* **Work required**
Could you repeat the entries below exactly, but only from the line with "alrededores." through the line with "скорость введения 10-15 капель в минуту. Для", and without any picture?

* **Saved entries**
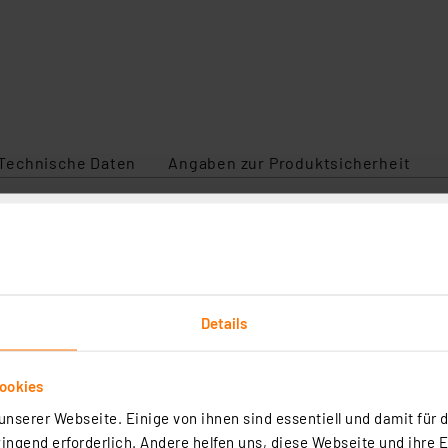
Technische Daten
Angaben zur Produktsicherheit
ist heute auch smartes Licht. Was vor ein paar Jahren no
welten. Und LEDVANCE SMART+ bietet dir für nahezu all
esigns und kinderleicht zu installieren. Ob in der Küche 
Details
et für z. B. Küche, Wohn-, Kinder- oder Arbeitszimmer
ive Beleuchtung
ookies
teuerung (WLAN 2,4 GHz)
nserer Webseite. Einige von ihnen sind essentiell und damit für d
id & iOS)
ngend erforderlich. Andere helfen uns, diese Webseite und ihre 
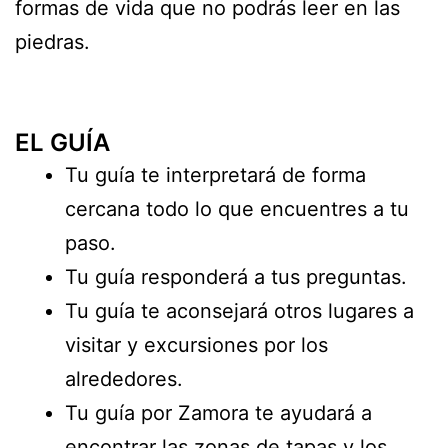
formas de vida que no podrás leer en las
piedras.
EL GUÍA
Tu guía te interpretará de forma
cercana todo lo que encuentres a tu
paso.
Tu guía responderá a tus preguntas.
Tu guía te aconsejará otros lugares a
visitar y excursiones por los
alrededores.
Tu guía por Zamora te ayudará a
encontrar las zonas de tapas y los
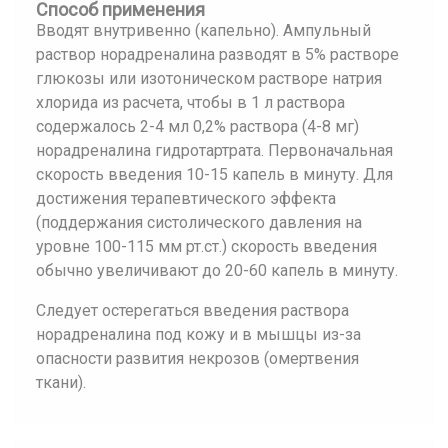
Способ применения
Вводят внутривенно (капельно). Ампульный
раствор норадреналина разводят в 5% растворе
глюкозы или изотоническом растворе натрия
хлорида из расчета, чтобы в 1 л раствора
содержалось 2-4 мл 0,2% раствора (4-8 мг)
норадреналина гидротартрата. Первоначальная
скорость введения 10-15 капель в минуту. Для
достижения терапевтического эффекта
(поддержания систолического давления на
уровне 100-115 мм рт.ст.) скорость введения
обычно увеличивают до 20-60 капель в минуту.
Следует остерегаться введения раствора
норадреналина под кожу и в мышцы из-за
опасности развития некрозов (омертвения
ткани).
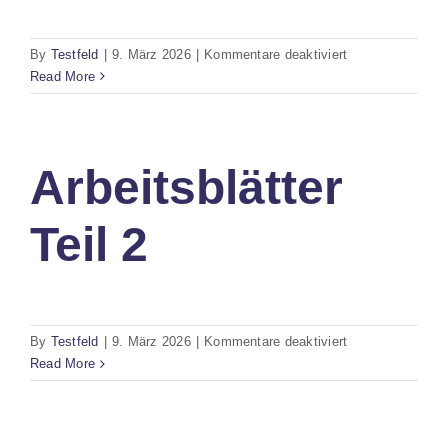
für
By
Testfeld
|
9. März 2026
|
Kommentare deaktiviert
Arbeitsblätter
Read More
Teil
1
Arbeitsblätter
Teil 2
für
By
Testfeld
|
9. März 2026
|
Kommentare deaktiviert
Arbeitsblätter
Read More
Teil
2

---

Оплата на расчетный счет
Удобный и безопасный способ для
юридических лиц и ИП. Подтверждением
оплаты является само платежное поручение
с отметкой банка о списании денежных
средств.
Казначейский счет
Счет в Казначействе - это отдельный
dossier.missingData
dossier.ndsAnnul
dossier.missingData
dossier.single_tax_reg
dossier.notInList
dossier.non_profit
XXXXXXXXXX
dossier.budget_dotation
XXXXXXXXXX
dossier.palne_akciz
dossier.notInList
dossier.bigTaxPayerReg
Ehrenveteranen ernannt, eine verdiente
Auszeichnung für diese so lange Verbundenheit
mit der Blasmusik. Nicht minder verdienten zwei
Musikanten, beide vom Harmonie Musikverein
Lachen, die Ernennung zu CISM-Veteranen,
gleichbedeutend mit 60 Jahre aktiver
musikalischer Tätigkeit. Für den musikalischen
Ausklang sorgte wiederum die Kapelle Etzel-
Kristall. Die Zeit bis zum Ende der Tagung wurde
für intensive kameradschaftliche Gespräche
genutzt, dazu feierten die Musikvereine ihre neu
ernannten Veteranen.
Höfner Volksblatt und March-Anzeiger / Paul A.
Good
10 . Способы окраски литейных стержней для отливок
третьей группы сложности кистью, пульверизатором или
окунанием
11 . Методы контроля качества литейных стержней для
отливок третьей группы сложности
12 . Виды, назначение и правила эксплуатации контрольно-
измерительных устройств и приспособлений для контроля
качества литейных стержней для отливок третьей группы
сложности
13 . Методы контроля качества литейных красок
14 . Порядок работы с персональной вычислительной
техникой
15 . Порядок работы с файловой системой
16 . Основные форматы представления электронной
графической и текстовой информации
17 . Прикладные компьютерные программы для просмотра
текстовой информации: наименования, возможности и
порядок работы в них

* **Answer space**
alrededores.
Tu guía por Zamora te ayudará a
encontrar las zonas de tapas y los
Способ применения
Вводят внутривенно (капельно). Ампульный
раствор норадреналина разводят в 5% растворе
глюкозы или изотоническом растворе натрия
хлорида из расчета, чтобы в 1 л раствора
содержалось 2-4 мл 0,2% раствора (4-8 мг)
норадреналина гидротартрата. Первоначальная
скорость введения 10-15 капель в минуту. Для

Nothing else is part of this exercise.